Got a fragrant potpourri of Kill All Monsters updates for you this morning, starting with a look at some of the cards Jason made last year for the Kickstarter levels that include sketches. Rather than just sketch in the books, Jason went all out and had special cards printed so that he could do something a little nicer.
Speaking of Kickstarter, we’ve talked about doing another Kill All Monsters comic a little sooner than expected. Before we release Volume 2, we’d like to put together a one-shot single issue (around 30+ story pages) that expands on the world a little while also tying into the story we’re telling in the graphic novels. We thought about doing it as a Kickstarter project, but we’re not sure that’s the best way to get a single-issue comic printed. It’s all written though and we want to do it, so it’s just a matter of figuring out the best way to go about it.
I don’t want to give too much away about it except that it’s inspired by this:
That’s a piece that Jason drew for the Monstrosity anthology and it’s not the only giant robot pinup he’s done lately. He also did this one for last year’s Baltimore Comic-Con yearbook, which had a Usagi Yojimbo theme. Mike Spicer did the colors and it looks great.
Finally, Jeff Bouchard from Comic Spectrum wrote a very nice review of Kill All Monsters giving it 4 out of 5 stars. He said that he got a Kamandi feel from it (very cool) and wrote that it “provides a visceral experience from the over-the-top battles between monster and mech at the same time weaving deeper plot points that leave you thinking and wondering where the story will go.” Thanks, Jeff!
Special thanks to reader Andrew Schmidt who posted this awesome photo of his copy of Kill All Monsters to Facebook. We love it!
And another very special thanks to the folks who’ve reviewed Kill All Monsters on Amazon so far. There are currently seven reviews – all of them 5-stars – and Jason and I are so very grateful. Whatever the star ratings, it would be awesome to have some more reviews there. If you’ve had a chance to read it and wouldn’t mind leaving some feedback on the Amazon page, that helps a lot to let new people find the book.

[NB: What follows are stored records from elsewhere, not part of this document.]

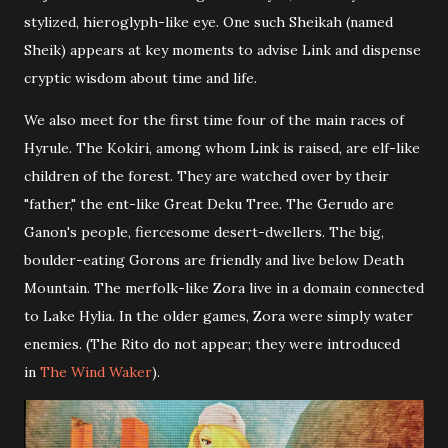
stylized, hieroglyph-like eye. One such Sheikah (named
Sheik) appears at key moments to advise Link and dispense
cryptic wisdom about time and life.
We also meet for the first time four of the main races of
Hyrule. The Kokiri, among whom Link is raised, are elf-like
children of the forest. They are watched over by their
"father," the ent-like Great Deku Tree. The Gerudo are
Ganon's people, fiercesome desert-dwellers. The big,
boulder-eating Gorons are friendly and live below Death
Mountain. The merfolk-like Zora live in a domain connected
to Lake Hylia. In the older games, Zora were simply water
enemies. (The Rito do not appear; they were introduced
in
The Wind Waker
).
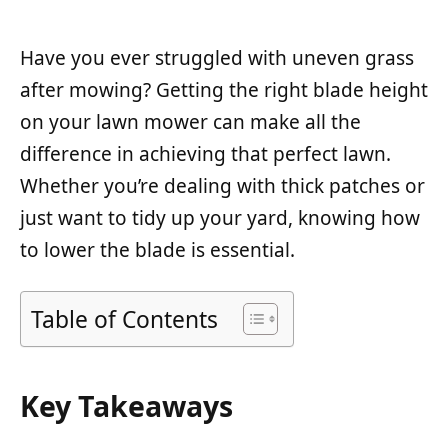
Have you ever struggled with uneven grass
after mowing? Getting the right blade height
on your lawn mower can make all the
difference in achieving that perfect lawn.
Whether you’re dealing with thick patches or
just want to tidy up your yard, knowing how
to lower the blade is essential.
Table of Contents
Key Takeaways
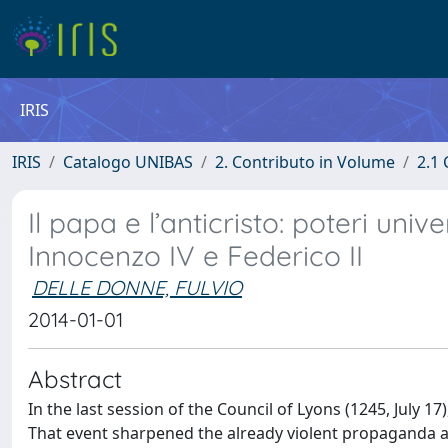
IRIS
IRIS
Catalogo UNIBAS
2. Contributo in Volume
2.1 
Il papa e l’anticristo: poteri uni
Innocenzo IV e Federico II
DELLE DONNE, FULVIO
2014-01-01
Abstract
In the last session of the Council of Lyons (1245, July
That event sharpened the already violent propaganda an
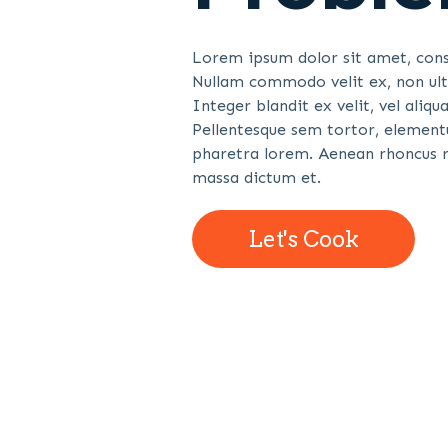
Lorem ipsum dolor sit amet, conse
Nullam commodo velit ex, non ultr
Integer blandit ex velit, vel ali
Pellentesque sem tortor, elementu
pharetra lorem. Aenean rhoncus r
massa dictum et.
Let's Cook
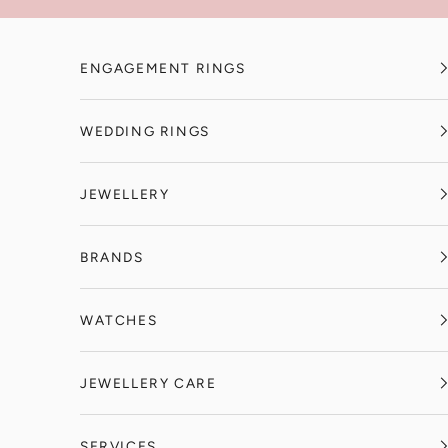
Skip to content
ENGAGEMENT RINGS
WEDDING RINGS
JEWELLERY
BRANDS
WATCHES
JEWELLERY CARE
SERVICES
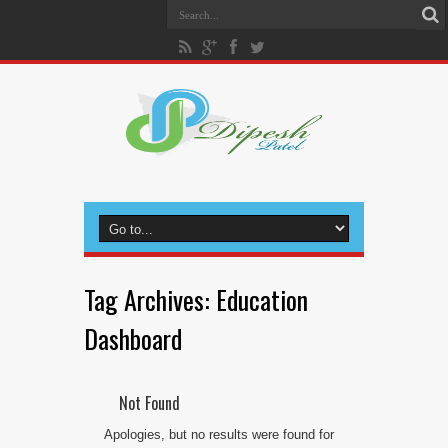
Tag Archives:
Education
Dashboard
Not Found
Apologies, but no results were found for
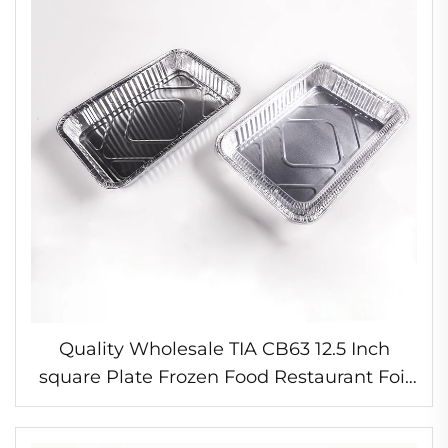
Quality Wholesale TIA CB63 12.5 Inch
square Plate Frozen Food Restaurant Foil
Containers Small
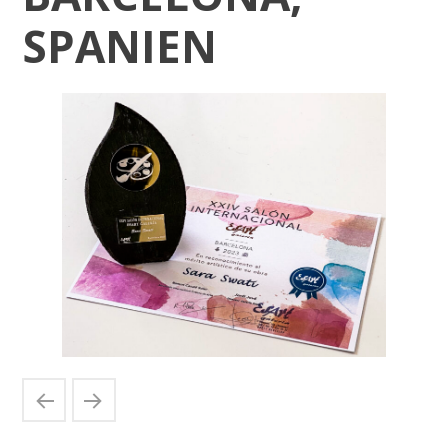
SPANIEN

I wanted to share this before Halloween, but the fearsome festivities got away from me. I couldn’t stop laughing and clapping my hands at this Longbox of the Damned review of Kill All Monsters, and not just because it’s positive. The Longbox of the Damned series has Atop the Fourth Wall’s Lewis Lovhaug dressing as a late-night, local-access horror movie host to review monster comics and it is awesome.
Thanks so much, Lewis, and we’re glad you liked the book!
Gonna do a better job at updating this blog with KAM news. I apologize for the radio silence; it’s been a busy summer and early autumn processing Kickstarter rewards. I’m almost done with that though, so I want to get back in the groove of posting here.
Even when it’s just a quick note to say that Rob McMonigal at Panel Patter wrote a nice review of the book. Here’s an excerpt:
May has to cover a lot of expository ground as he and Copland create this world, but I never felt like the story bogged down. We find out a lot by seeing it, thanks to Copland’s panels, and I think the serial nature of its origins as a webcomic forced May to find a way to get across the information in bits and pieces while the overall story kept moving. (There’s nothing worse than a webcomic that bogs down into days upon days of narration.) The introduction of the AI robot, learning of the Paris Underground, and even finding out that perhaps some humans are traitors to their kind all weave into the story organically. It’s some of the best world-building I’ve seen in quite some time.